━━━ Entries supplied

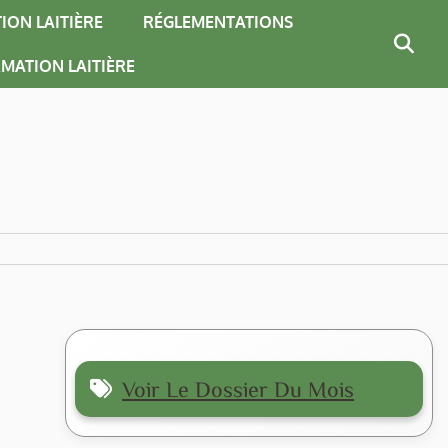
ION LAITIÈRE
RÉGLEMENTATIONS
MATION LAITIÈRE
Voir Le Dossier Du Mois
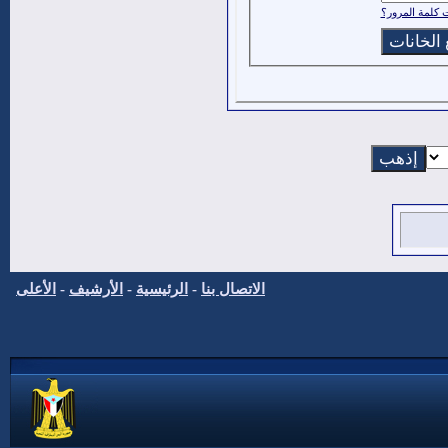
كلمة المرور؟
الاتصال بنا
-
الرئيسية
-
الأرشيف
-
الأعلى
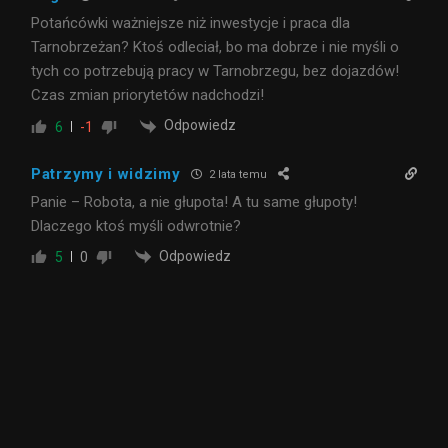
Potańcówki ważniejsze niż inwestycje i praca dla
Tarnobrzeżan? Ktoś odleciał, bo ma dobrze i nie myśli o
tych co potrzebują pracy w Tarnobrzegu, bez dojazdów!
Czas zmian priorytetów nadchodzi!
Odpowiedz
6
-1
Patrzymy i widzimy
2 lata temu
Panie – Robota, a nie głupota! A tu same głupoty!
Dlaczego ktoś myśli odwrotnie?
Odpowiedz
5
0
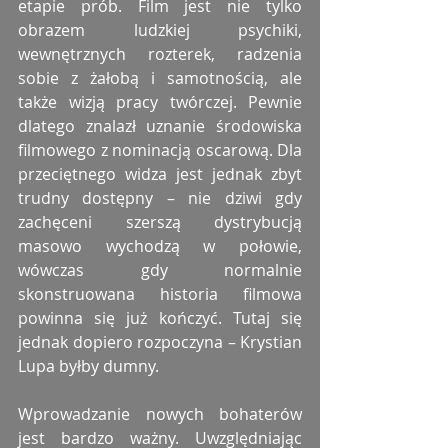
etapie prób. Film jest nie tylko 
obrazem ludzkiej psychiki, 
wewnętrznych rozterek, radzenia 
sobie z żałobą i samotnością, ale 
także wizją pracy twórczej. Pewnie 
dlatego znalazł uznanie środowiska 
filmowego z nominacją oscarową. Dla 
przeciętnego widza jest jednak zbyt 
trudny dostępny – nie dziwi gdy 
zachęceni szerszą dystrybucją 
masowo wychodzą w połowie, 
wówczas gdy normalnie 
skonstruowana historia filmowa 
powinna się już kończyć. Tutaj się 
jednak dopiero rozpoczyna – Krystian 
Lupa byłby dumny. 
Wprowadzanie nowych bohaterów 
jest bardzo ważny. Uwzględniając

━━━━━━

__Task requirements__
Please state the number of lines in the listing that include the word "jest", with no other words.

__Written solution__
3